External Publication

Nvidia driver update - reactor node

Hugging Face Forums [Unofficial] June 8, 2026

Hmm… if you are trying to do audio too on 8GB VRAM, maybe something like this:

I would separate the “audio problem” into three different problems:

Layer	What it means	8GB VRAM practicality
1. Attach audio to a video	Add an existing `.wav` / `.mp3` track to the generated video	Very realistic
2. Generate speech	Create the dialogue audio from text or a recording	Realistic, especially if done outside the video workflow
3. Lip-sync / audio-driven motion	Make the mouth, face, head, or body follow the audio	Possible, but should be treated as a separate later workflow

So I would not try to solve all of this in one giant ComfyUI graph at first.

For 8GB VRAM, the practical order is probably:

1. Generate or record the voice separately
2. Generate the silent video with your current working workflow
3. Mux the audio into the video
4. If the mismatch is too obvious, try a simple lip-sync post-process
5. Only then look at heavier audio-driven video systems

The most important point is this:

An audio input on a video node usually means “I can attach an existing audio stream,” not “I can generate speech from the prompt.”
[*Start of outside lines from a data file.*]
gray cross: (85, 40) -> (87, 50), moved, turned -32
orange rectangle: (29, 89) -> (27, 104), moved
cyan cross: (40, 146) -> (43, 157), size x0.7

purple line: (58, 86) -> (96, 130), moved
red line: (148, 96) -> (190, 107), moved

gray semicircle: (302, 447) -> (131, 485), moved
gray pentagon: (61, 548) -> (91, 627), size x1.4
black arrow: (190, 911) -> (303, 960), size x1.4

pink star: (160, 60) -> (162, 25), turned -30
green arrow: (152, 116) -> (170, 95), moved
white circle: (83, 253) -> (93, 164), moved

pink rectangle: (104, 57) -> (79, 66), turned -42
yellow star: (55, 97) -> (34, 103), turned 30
So if the save/combine video node has an audio socket or audio icon, that does not necessarily mean Wan/ReActor is generating audio. It usually means you can pass in an existing audio object and have it combined into the final file.
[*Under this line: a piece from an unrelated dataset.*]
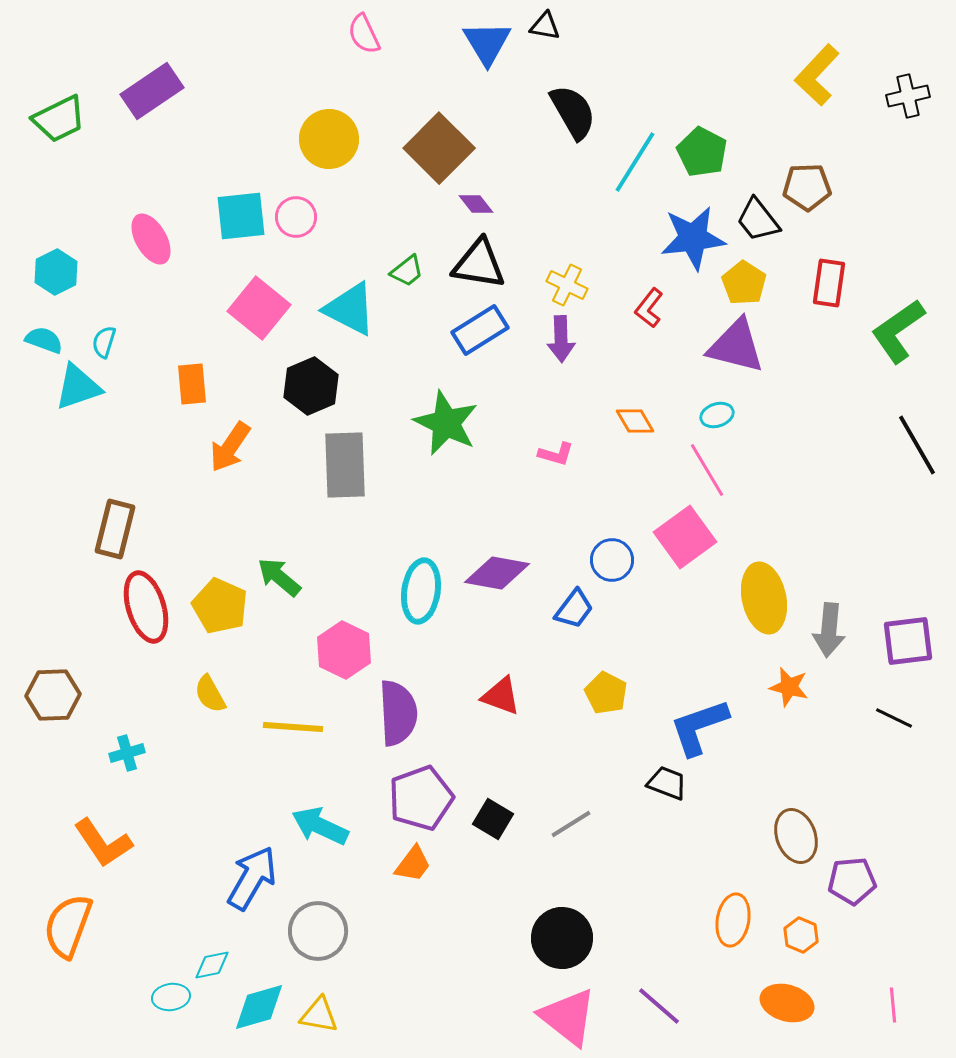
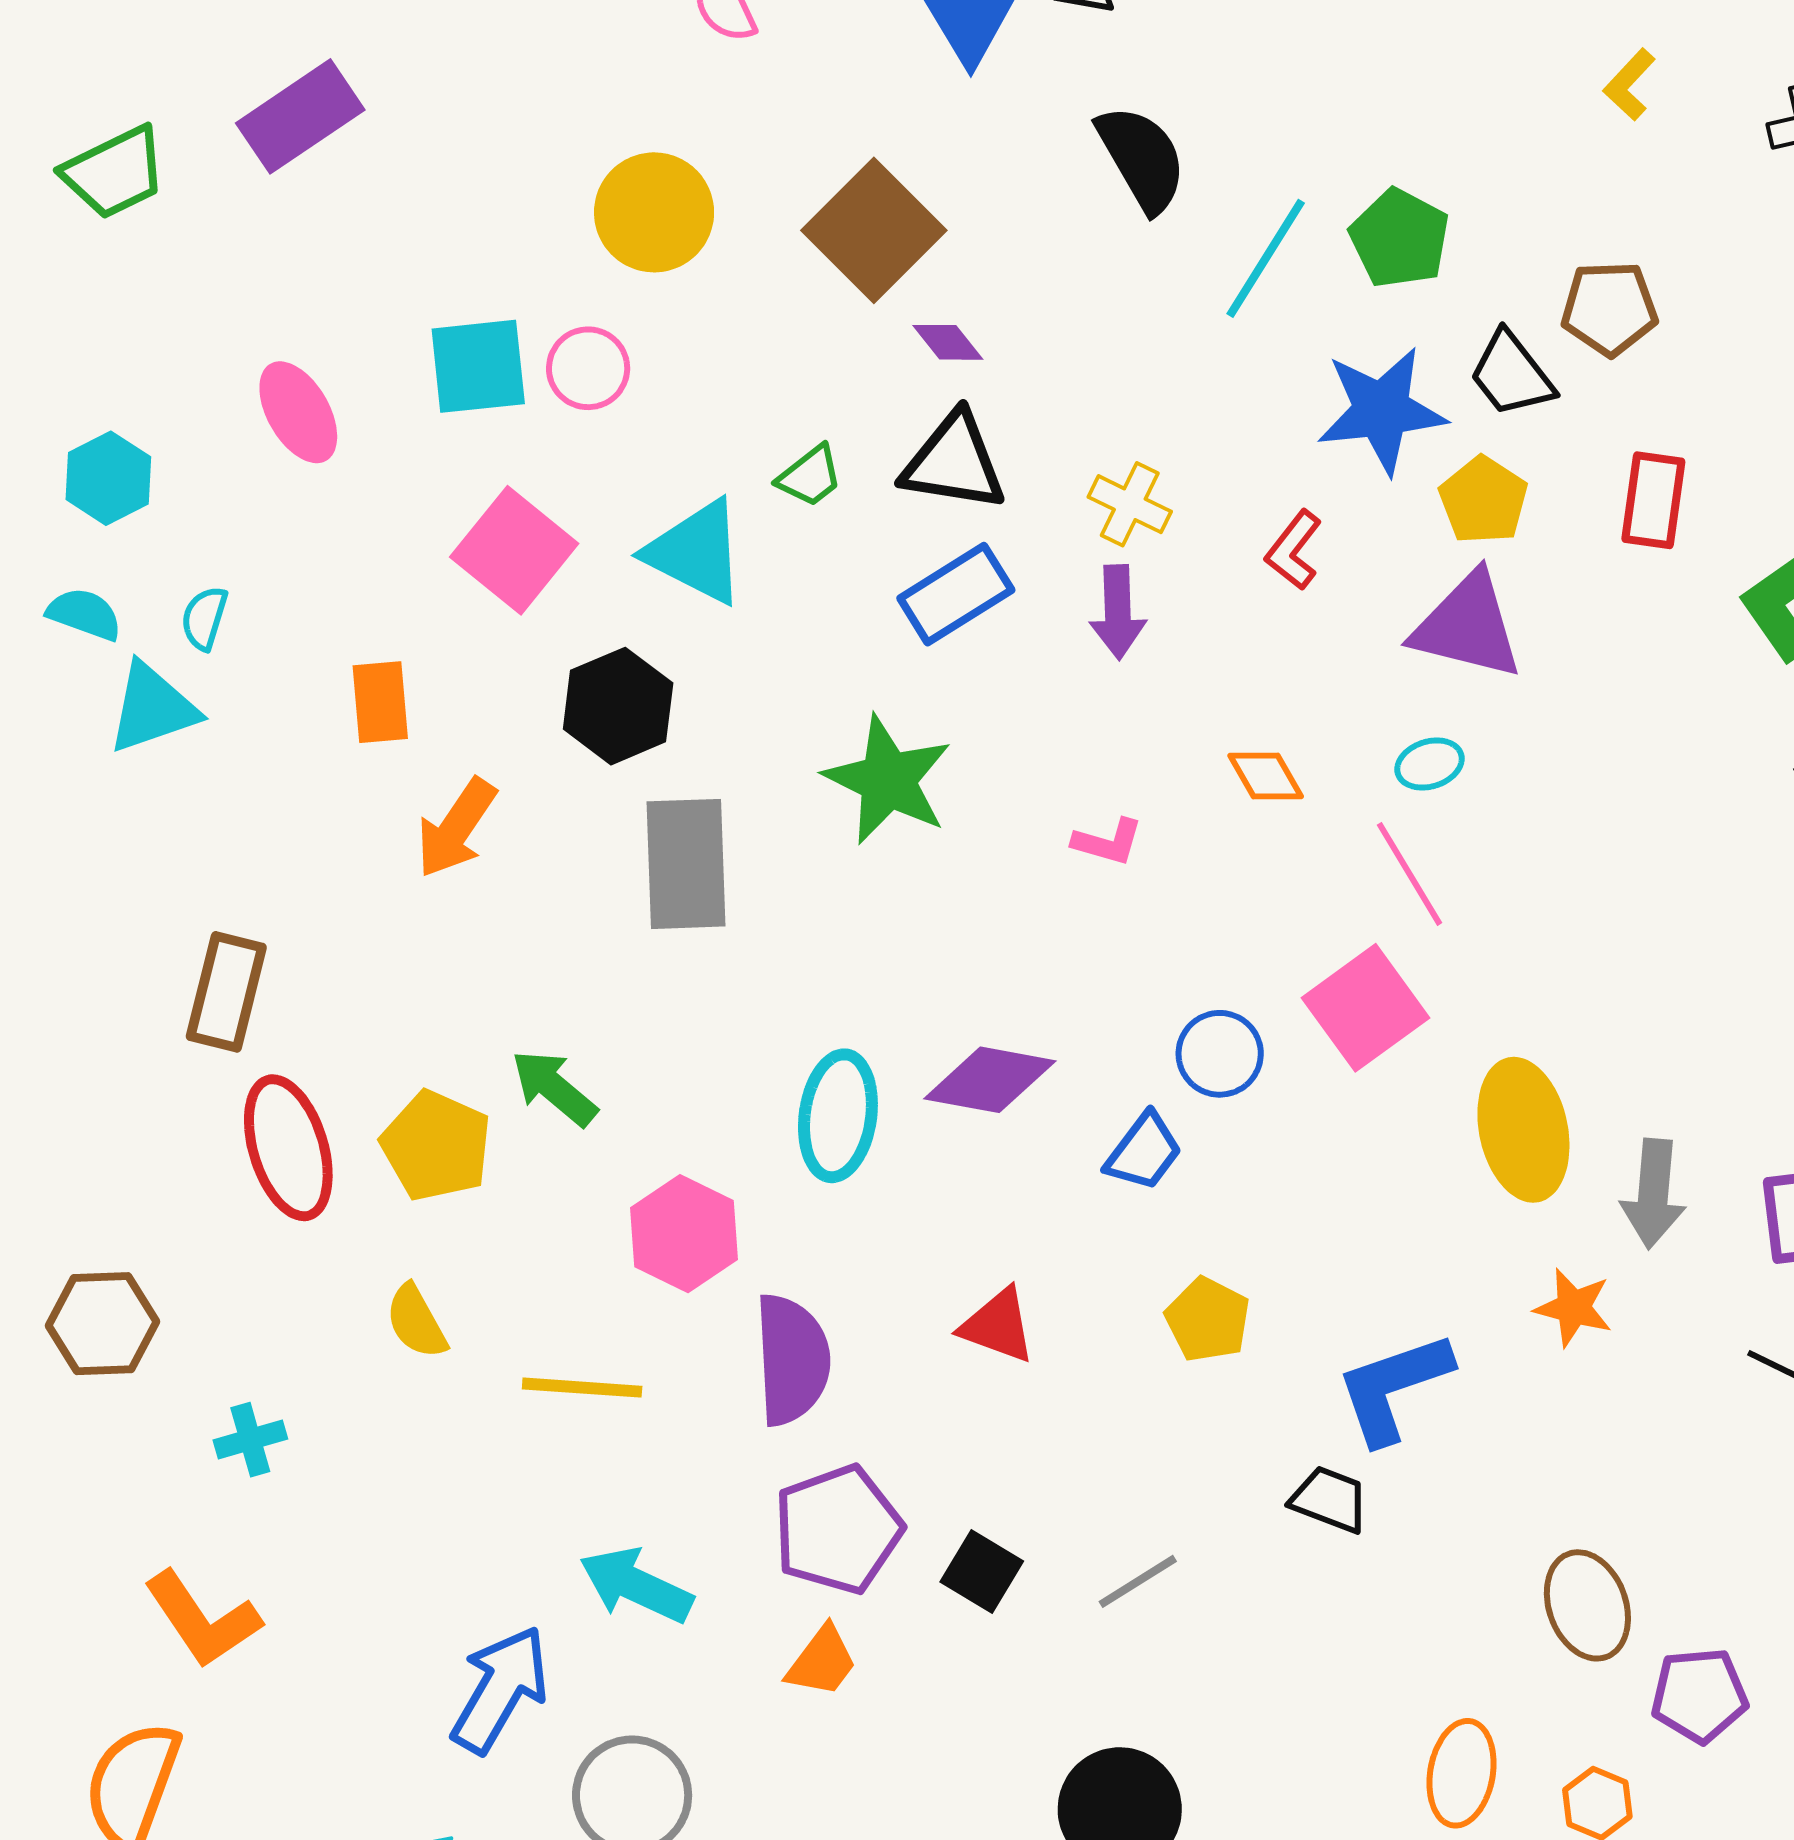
yellow L-shape: (817, 75) -> (1629, 84), size x0.6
Recommended path for 8GB VRAM

I would start with the boring, common, well-documented path:

TTS or recorded voice
↓
silent generated video
↓
mux audio into the video
↓
optional Wav2Lip / LatentSync pass if lip-sync is needed

This is less magical than a full audio-driven video model, but it is much more realistic on 8GB VRAM.

Why I would not start with Wan2.2-S2V locally

Wan2.2-S2V is closer to the ideal solution: image/video + audio → speech-driven video.

But I would not start there on 8GB VRAM.

Wan2.2-S2V-14B exists and is the more “native” speech-to-video direction:

Wan2.2 GitHub
Wan-AI/Wan2.2-S2V-14B on Hugging Face

However, the official model card / README examples are much heavier than an 8GB local setup. The S2V route is more like:

high-VRAM GPU / cloud / hosted workflow

not:

easy local 8GB ComfyUI workflow

So I would treat Wan2.2-S2V as the “ideal future path,” not the first recovery path.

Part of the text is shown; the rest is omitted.